GSOCの実測データがこれを裏づけている。侵入の起点の25.0%が「EDRを導入済みでありながら一部のEDR未導入端末」だった。EDRを入れていない企業ではなく、入れている企業の中に残った穴から入られている。リリースが挙げる3つの背景——部署が独自に購入した端末や放置された野良サーバー、レガシーOSで動くため物理的に導入できない専門機器、委託先が持ち込む管理権限の及ばないPC——は、いずれもインフラ運用に携わる読者に心当たりのある話ではないだろうか。
最も示唆的なのは0.71ptのギャップだ。事業現場部門2.57に対して情報システム部門1.86。同じ会社の資産管理を評価しているのに、実態を知っている側ほど低く採点している。リリースはこれを「現場の対策が進んでいることを示すものではなく、両者の認識のずれ」と説明しており、事業部門の楽観が情シスの危機感を経営層から遮断していると指摘する。セキュリティ予算が通らない理由の一端が、この構造にある可能性は考えておいてよい。

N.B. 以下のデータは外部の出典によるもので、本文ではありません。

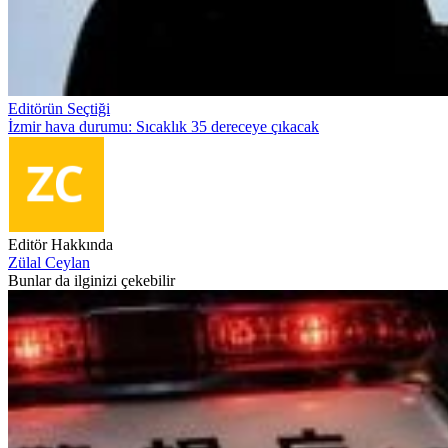
Editörün Seçtiği
İzmir hava durumu: Sıcaklık 35 dereceye çıkacak
Editör Hakkında
Zülal Ceylan
Bunlar da ilginizi çekebilir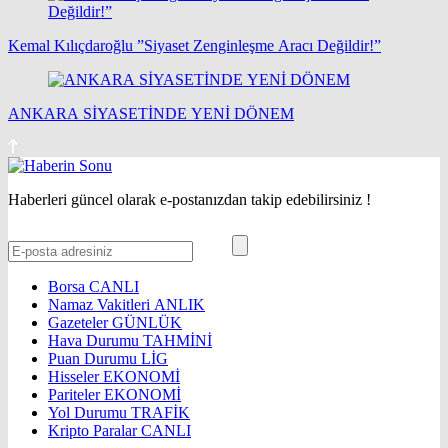
Kemal Kılıçdaroğlu ”Siyaset Zenginleşme Aracı Değildir!”
ANKARA SİYASETİNDE YENİ DÖNEM
Haberleri güncel olarak e-postanızdan takip edebilirsiniz !
Borsa
CANLI
Namaz Vakitleri
ANLIK
Gazeteler
GÜNLÜK
Hava Durumu
TAHMİNİ
Puan Durumu
LİG
Hisseler
EKONOMİ
Pariteler
EKONOMİ
Yol Durumu
TRAFİK
Kripto Paralar
CANLI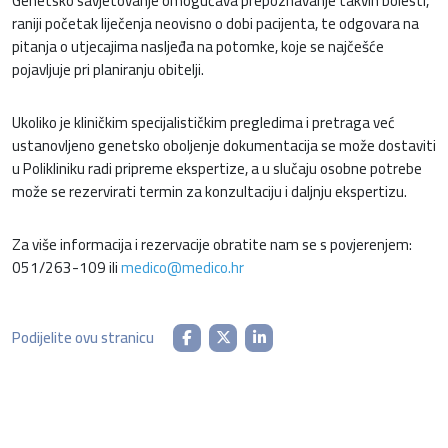
Genetsko savjetovanje omogućava prepoznavanje takvih bolesti,
raniji početak liječenja neovisno o dobi pacijenta, te odgovara na
pitanja o utjecajima nasljeđa na potomke, koje se najčešće
pojavljuje pri planiranju obitelji.
Ukoliko je kliničkim specijalističkim pregledima i pretraga već
ustanovljeno genetsko oboljenje dokumentacija se može dostaviti
u Polikliniku radi pripreme ekspertize, a u slučaju osobne potrebe
može se rezervirati termin za konzultaciju i daljnju ekspertizu.
Za više informacija i rezervacije obratite nam se s povjerenjem:
051/263-109 ili
medico@medico.hr
Podijelite ovu stranicu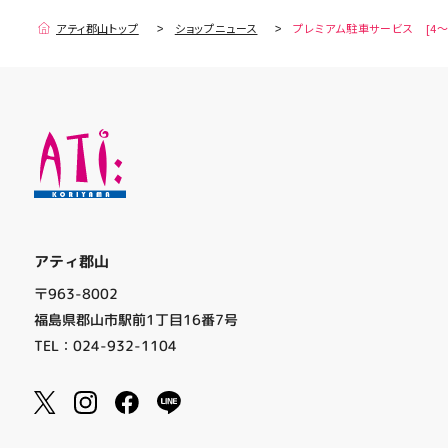
アティ郡山トップ
ショップニュース
プレミアム駐車サービス [4～
アティ郡山
〒963-8002
福島県郡山市駅前1丁目16番7号
TEL：024-932-1104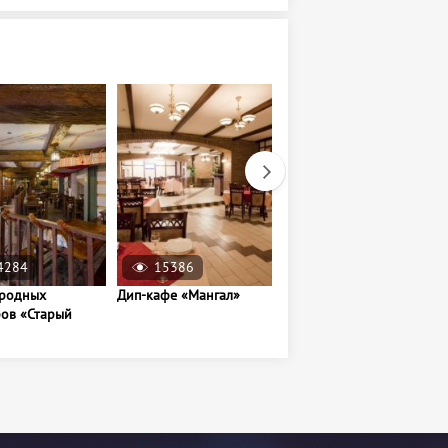
4284
15386
16263
ародных
Дип-кафе «Мангал»
Ресторан "Шах"
ров «Старый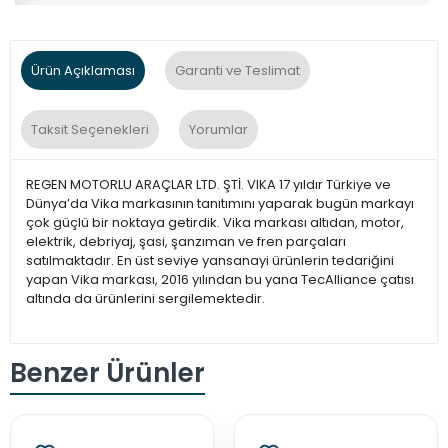
Ürün Açıklaması
Garanti ve Teslimat
Taksit Seçenekleri
Yorumlar
REGEN MOTORLU ARAÇLAR LTD. ŞTİ. VIKA 17 yıldır Türkiye ve
Dünya’da Vika markasının tanıtımını yaparak bugün markayı
çok güçlü bir noktaya getirdik. Vika markası altıdan, motor,
elektrik, debriyaj, şasi, şanzıman ve fren parçaları
satılmaktadır. En üst seviye yansanayi ürünlerin tedariğini
yapan Vika markası, 2016 yılından bu yana TecAlliance çatısı
altında da ürünlerini sergilemektedir.
Benzer Ürünler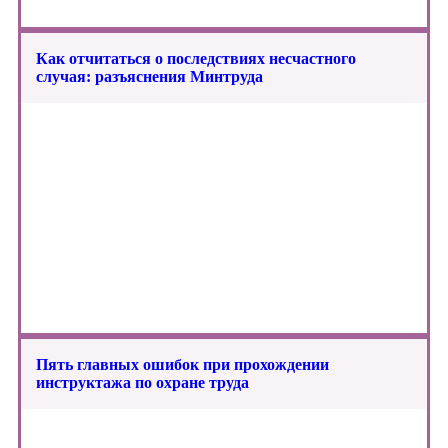
Как отчитаться о последствиях несчастного
случая: разъяснения Минтруда
Пять главных ошибок при прохождении
инструктажа по охране труда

一方で注意して読むべき点もある。この診断は担当者自身が設問に回答する自己評価方式であり、部門別スコアの差も自己認識の差である。情報システム部門が回答者の70.9%を占めている点も、全体スコアの水準に影響している可能性がある。またサイバーリーズンはMDRサービスの提供事業者であり、資産可視化の重要性を説くことは同社の事業と整合する。数字そのものは実測に基づくが、切り取り方には提供側の視点が入ることを踏まえて読みたい。

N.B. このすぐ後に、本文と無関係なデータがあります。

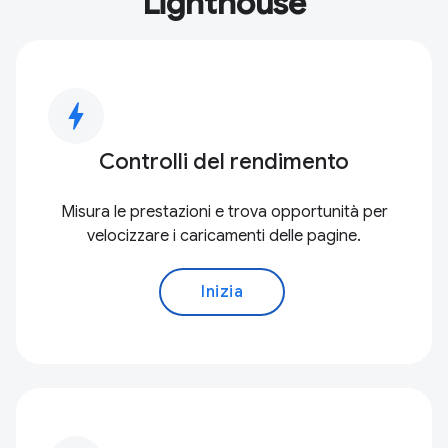
Lighthouse
bolt
Controlli del rendimento
Misura le prestazioni e trova opportunità per
velocizzare i caricamenti delle pagine.
Inizia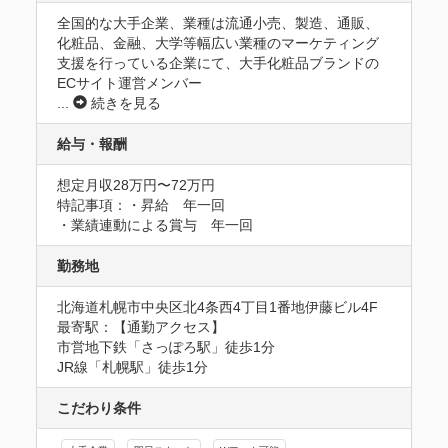
全国的な大手企業、業種は流通小売、製造、通販、
化粧品、金融、大学等幅広い業種のマーケティング
支援を行っている企業にて、大手化粧品ブランドの
ECサイト運営メンバー
...
続きを見る
給与・報酬
想定月収28万円〜72万円
特記事項：・昇給　年一回

・業績連動による賞与　年一回
勤務地
北海道札幌市中央区北4条西4丁目1番地伊藤ビル4F
最寄駅：【通勤アクセス】

市営地下鉄「さっぽろ駅」徒歩1分　

JR線「札幌駅」徒歩1分
こだわり条件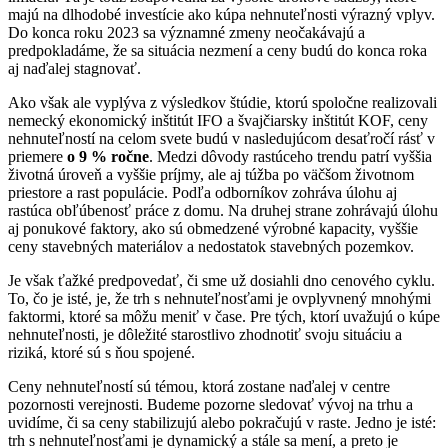
majú na dlhodobé investície ako kúpa nehnuteľnosti výrazný vplyv.
Do konca roku 2023 sa významné zmeny neočakávajú a
predpokladáme, že sa situácia nezmení a ceny budú do konca roka
aj naďalej stagnovať.
Ako však ale vyplýva z výsledkov štúdie, ktorú spoločne realizovali
nemecký ekonomický inštitút IFO a švajčiarsky inštitút KOF, ceny
nehnuteľností na celom svete budú v nasledujúcom desaťročí rásť v
priemere
o 9 % ročne
. Medzi dôvody rastúceho trendu patrí vyššia
životná úroveň a vyššie príjmy, ale aj túžba po väčšom životnom
priestore a rast populácie. Podľa odborníkov zohráva úlohu aj
rastúca obľúbenosť práce z domu. Na druhej strane zohrávajú úlohu
aj ponukové faktory, ako sú obmedzené výrobné kapacity, vyššie
ceny stavebných materiálov a nedostatok stavebných pozemkov.
Je však ťažké predpovedať, či sme už dosiahli dno cenového cyklu.
To, čo je isté, je, že trh s nehnuteľnosťami je ovplyvnený mnohými
faktormi, ktoré sa môžu meniť v čase. Pre tých, ktorí uvažujú o kúpe
nehnuteľnosti, je dôležité starostlivo zhodnotiť svoju situáciu a
riziká, ktoré sú s ňou spojené.
Ceny nehnuteľností sú témou, ktorá zostane naďalej v centre
pozornosti verejnosti. Budeme pozorne sledovať vývoj na trhu a
uvidíme, či sa ceny stabilizujú alebo pokračujú v raste. Jedno je isté:
trh s nehnuteľnosťami je dynamický a stále sa mení, a preto je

インシデントに遭った環境でWindows Server 2019が48.1%を占めるというデータも見逃せない。Windows Server 2016以降はサポート期間内だが、その上で動くソフトウェアやミドルウェアが先にサポート終了となればシステム全体の防御力は低下する。OSのEOLだけを管理していれば済む話ではないという指摘は、構成管理の実務そのものだ。
📰 リリースまとめ 📰
サイバーリーズン、国内405社の成熟度診断とGSOC観測データの分析結果を発表
AIを活用したサイバー攻撃対策プラットフォーム「Cybereason」を国内向けに提供するサイバーリーズン合同会社(本社:東京都中央区、代表執行役員社長:桜田仁隆)は2026年8月28日、企業のセキュリティ準備態勢における弱点と実際の被害現場における状況を明らかにするため、国内405社を対象とした「セキュリティ成熟度ベンチマーク診断」の結果を発表した。あわせて、同社グローバルSOC(GSOC)がMDRサービスを提供する国内顧客企業の環境で観測した2026年上半期のインシデント分析結果も発表している。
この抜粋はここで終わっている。